▸ Directions for this task: Skip all pictures; return exactly the lines from the one containing "Citroen C3 Aircross" through the end of the data.

▸ Data for this task:
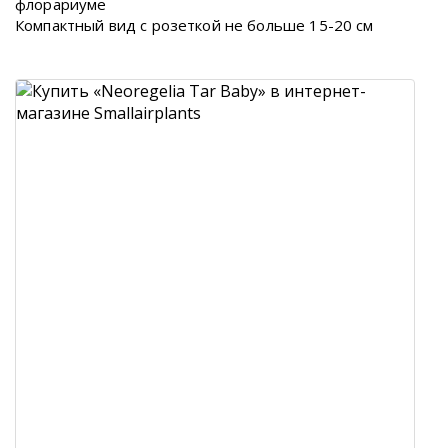
флорариуме
Компактный вид с розеткой не больше 15-20 см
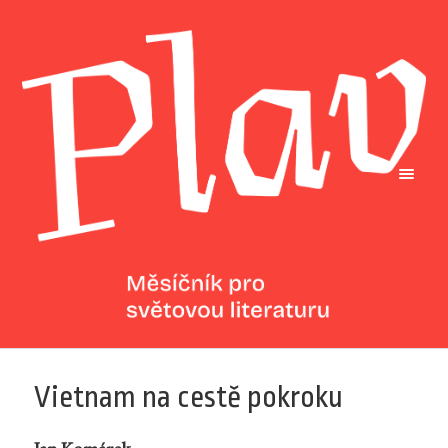
Vietnam na cestě pokroku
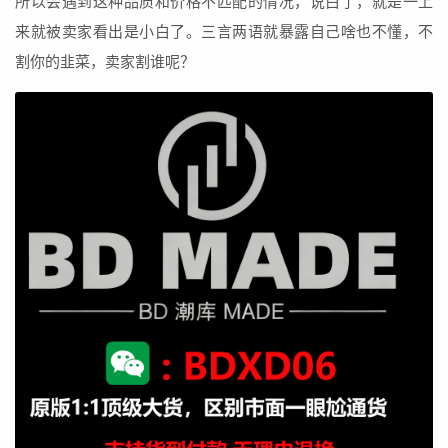
所以会遇到这种品质和价格不匹配的情况，说白了，就是一上
来就被卖家看出是小白了。三言两语就暴露自己啥也不懂，不
割你的韭菜，卖家割谁呢？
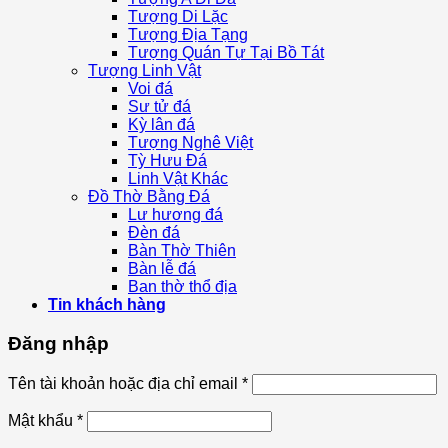
Tượng Di Lặc
Tượng Địa Tạng
Tượng Quán Tự Tại Bồ Tát
Tượng Linh Vật
Voi đá
Sư tử đá
Kỳ lân đá
Tượng Nghê Việt
Tỳ Hưu Đá
Linh Vật Khác
Đồ Thờ Bằng Đá
Lư hương đá
Đèn đá
Bàn Thờ Thiên
Bàn lễ đá
Ban thờ thổ địa
Tin khách hàng
Đăng nhập
Tên tài khoản hoặc địa chỉ email
*
Mật khẩu
*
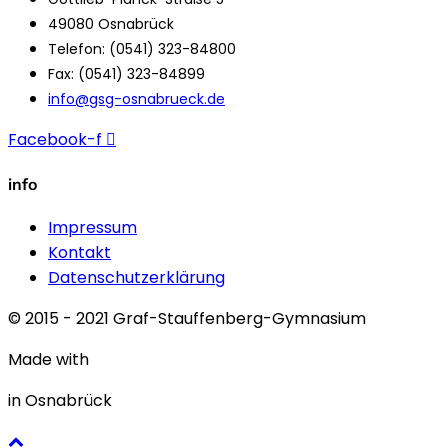
49080 Osnabrück
Telefon: (0541) 323-84800
Fax: (0541) 323-84899
info@gsg-osnabrueck.de
Facebook-f
info
Impressum
Kontakt
Datenschutzerklärung
© 2015 - 2021 Graf-Stauffenberg-Gymnasium
Made with
in Osnabrück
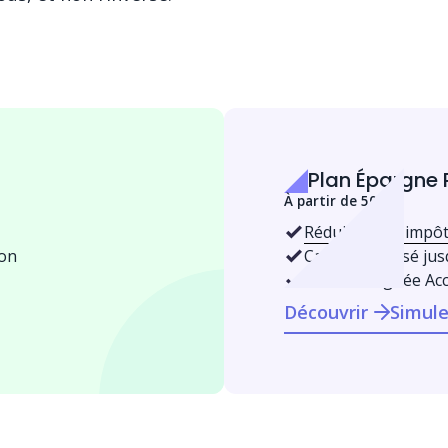
Plan Épargne 
À partir de 500 €
Réduisez vos impô
ion
Capital valorisé jus
Gestion alignée Ac
Découvrir
Simule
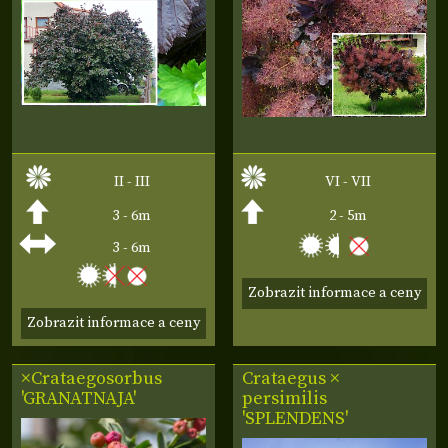
II - III
VI - VII
3 - 6m
2 - 5m
3 - 6m
Zobrazit informace a ceny
Zobrazit informace a ceny
×Crataegosorbus
Crataegus ×
'GRANATNAJA'
persimilis
'SPLENDENS'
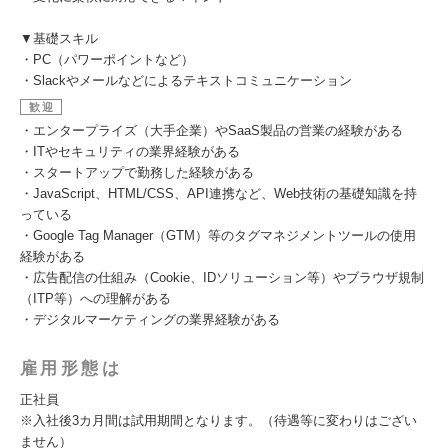
▼基礎スキル
・PC（パワーポイントなど）
・Slackやメールなどによるテキストコミュニケーション
歓迎
・エンタープライズ（大手企業）やSaaS製品の営業の経験がある
・ITやセキュリティの業界経験がある
・スタートアップで勤務した経験がある
・JavaScript、HTML/CSS、API連携など、Web技術の基礎知識を持
っている
・Google Tag Manager（GTM）等のタグマネジメントツールの使用
経験がある
・広告配信の仕組み（Cookie、IDソリューション等）やブラウザ規制
（ITP等）への理解がある
・デジタルマーケティングの業界経験がある
雇用形態は
正社員
※入社後3カ月間は試用期間となります。（待遇等に変わりはござい
ません）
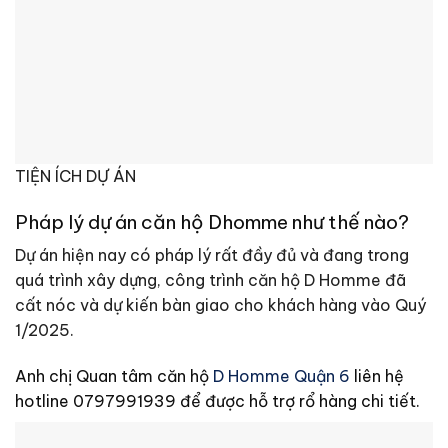
TIỆN ÍCH DỰ ÁN
Pháp lý dự án căn hộ Dhomme như thế nào?
Dự án hiện nay có pháp lý rất đầy đủ và đang trong
quá trình xây dựng, công trình căn hộ D Homme đã
cất nóc và dự kiến bàn giao cho khách hàng vào Quý
1/2025.
Anh chị Quan tâm căn hộ
D Homme Quận 6
liên hệ
hotline 0797991939 để được hỗ trợ rổ hàng chi tiết.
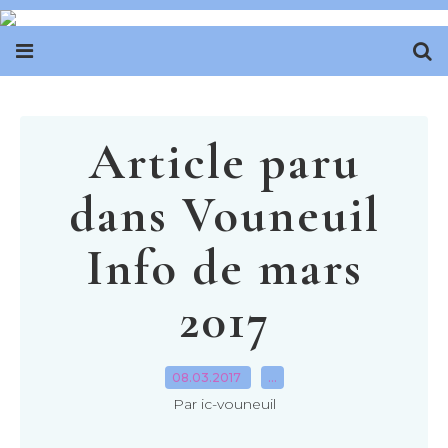
Article paru
dans Vouneuil
Info de mars
2017
08.03.2017
…
Par ic-vouneuil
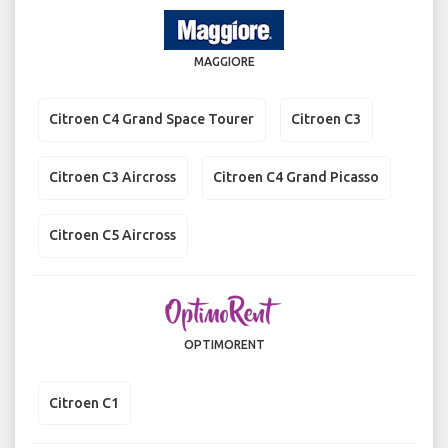
MAGGIORE
Citroen C4 Grand Space Tourer
Citroen C3
Citroen C3 Aircross
Citroen C4 Grand Picasso
Citroen C5 Aircross
OPTIMORENT
Citroen C1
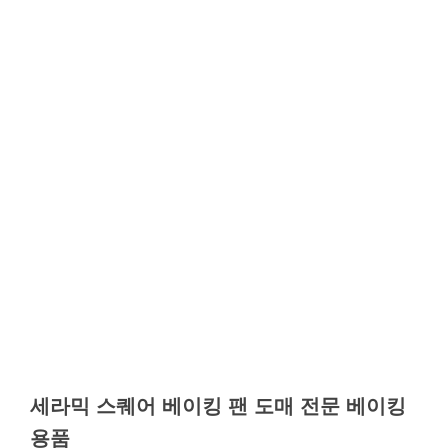
세라믹 스퀘어 베이킹 팬 도매 전문 베이킹
용품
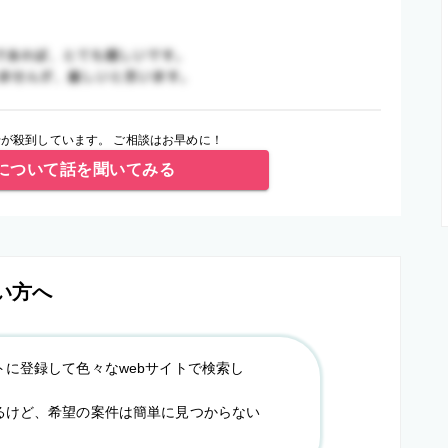
が殺到しています。 ご相談はお早めに！
について話を聞いてみる
い方へ
トに登録して色々なwebサイトで検索し
るけど、希望の案件は簡単に見つからない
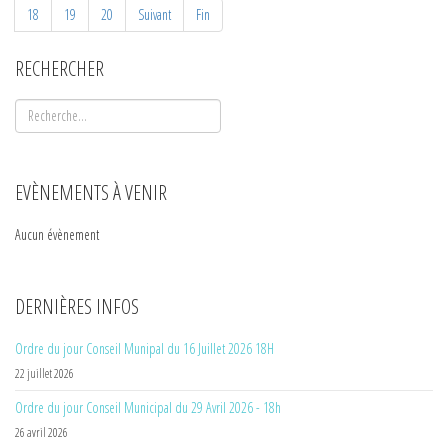
18
19
20
Suivant
Fin
RECHERCHER
EVÈNEMENTS À VENIR
Aucun évènement
DERNIÈRES INFOS
Ordre du jour Conseil Munipal du 16 Juillet 2026 18H
22 juillet 2026
Ordre du jour Conseil Municipal du 29 Avril 2026 - 18h
26 avril 2026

▸ Answer space:
Citroen C3 Aircross
Citroen C4 Grand Picasso
Citroen C5 Aircross
OPTIMORENT
Citroen C1
세라믹 스퀘어 베이킹 팬 도매 전문 베이킹
용품
が殺到しています。 ご相談はお早めに！
について話を聞いてみる
い方へ
トに登録して色々なwebサイトで検索し
るけど、希望の案件は簡単に見つからない
18
19
20
Suivant
Fin
RECHERCHER
EVÈNEMENTS À VENIR
Aucun évènement
DERNIÈRES INFOS
Ordre du jour Conseil Munipal du 16 Juillet 2026 18H
22 juillet 2026
Ordre du jour Conseil Municipal du 29 Avril 2026 - 18h
26 avril 2026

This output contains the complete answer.